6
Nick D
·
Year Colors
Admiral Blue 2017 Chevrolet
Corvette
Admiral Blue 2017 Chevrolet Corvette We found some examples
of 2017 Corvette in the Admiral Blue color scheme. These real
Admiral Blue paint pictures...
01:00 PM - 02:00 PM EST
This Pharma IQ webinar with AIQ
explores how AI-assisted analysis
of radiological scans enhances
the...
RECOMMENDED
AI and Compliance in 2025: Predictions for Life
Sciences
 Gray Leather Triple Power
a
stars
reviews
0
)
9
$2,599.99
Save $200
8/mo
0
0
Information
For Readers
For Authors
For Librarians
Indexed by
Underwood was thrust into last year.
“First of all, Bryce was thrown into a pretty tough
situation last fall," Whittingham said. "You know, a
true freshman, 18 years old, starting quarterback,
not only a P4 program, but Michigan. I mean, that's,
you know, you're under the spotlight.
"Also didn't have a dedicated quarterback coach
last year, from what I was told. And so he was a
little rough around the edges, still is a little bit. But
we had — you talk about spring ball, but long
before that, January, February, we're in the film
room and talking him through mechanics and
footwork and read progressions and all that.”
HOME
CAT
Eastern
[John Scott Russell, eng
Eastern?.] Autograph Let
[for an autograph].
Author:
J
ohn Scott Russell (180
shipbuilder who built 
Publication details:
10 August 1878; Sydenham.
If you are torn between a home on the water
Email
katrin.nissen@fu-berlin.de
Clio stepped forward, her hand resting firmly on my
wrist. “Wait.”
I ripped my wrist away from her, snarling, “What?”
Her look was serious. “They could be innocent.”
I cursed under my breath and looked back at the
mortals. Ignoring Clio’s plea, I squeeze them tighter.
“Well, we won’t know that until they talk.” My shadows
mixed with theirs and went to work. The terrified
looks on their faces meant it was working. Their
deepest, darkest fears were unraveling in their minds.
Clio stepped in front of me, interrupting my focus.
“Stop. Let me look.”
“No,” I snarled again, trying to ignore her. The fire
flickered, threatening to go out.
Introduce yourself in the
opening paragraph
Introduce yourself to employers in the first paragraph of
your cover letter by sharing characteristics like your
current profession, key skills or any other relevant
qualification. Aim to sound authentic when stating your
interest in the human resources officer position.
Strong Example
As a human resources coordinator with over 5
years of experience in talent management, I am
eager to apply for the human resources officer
-------
Task statement:
Copy the listing above. Match every line exactly.

Task output:
6
Nick D
·
Year Colors
Admiral Blue 2017 Chevrolet
Corvette
Admiral Blue 2017 Chevrolet Corvette We found some examples
of 2017 Corvette in the Admiral Blue color scheme. These real
Admiral Blue paint pictures...
01:00 PM - 02:00 PM EST
This Pharma IQ webinar with AIQ
explores how AI-assisted analysis
of radiological scans enhances
the...
RECOMMENDED
AI and Compliance in 2025: Predictions for Life
Sciences
 Gray Leather Triple Power
a
stars
reviews
0
)
9
$2,599.99
Save $200
8/mo
0
0
Information
For Readers
For Authors
For Librarians
Indexed by
Underwood was thrust into last year.
“First of all, Bryce was thrown into a pretty tough
situation last fall," Whittingham said. "You know, a
true freshman, 18 years old, starting quarterback,
not only a P4 program, but Michigan. I mean, that's,
you know, you're under the spotlight.
"Also didn't have a dedicated quarterback coach
last year, from what I was told. And so he was a
little rough around the edges, still is a little bit. But
we had — you talk about spring ball, but long
before that, January, February, we're in the film
room and talking him through mechanics and
footwork and read progressions and all that.”
HOME
CAT
Eastern
[John Scott Russell, eng
Eastern?.] Autograph Let
[for an autograph].
Author:
J
ohn Scott Russell (180
shipbuilder who built 
Publication details:
10 August 1878; Sydenham.
If you are torn between a home on the water
Email
katrin.nissen@fu-berlin.de
Clio stepped forward, her hand resting firmly on my
wrist. “Wait.”
I ripped my wrist away from her, snarling, “What?”
Her look was serious. “They could be innocent.”
I cursed under my breath and looked back at the
mortals. Ignoring Clio’s plea, I squeeze them tighter.
“Well, we won’t know that until they talk.” My shadows
mixed with theirs and went to work. The terrified
looks on their faces meant it was working. Their
deepest, darkest fears were unraveling in their minds.
Clio stepped in front of me, interrupting my focus.
“Stop. Let me look.”
“No,” I snarled again, trying to ignore her. The fire
flickered, threatening to go out.
Introduce yourself in the
opening paragraph
Introduce yourself to employers in the first paragraph of
your cover letter by sharing characteristics like your
current profession, key skills or any other relevant
qualification. Aim to sound authentic when stating your
interest in the human resources officer position.
Strong Example
As a human resources coordinator with over 5
years of experience in talent management, I am
eager to apply for the human resources officer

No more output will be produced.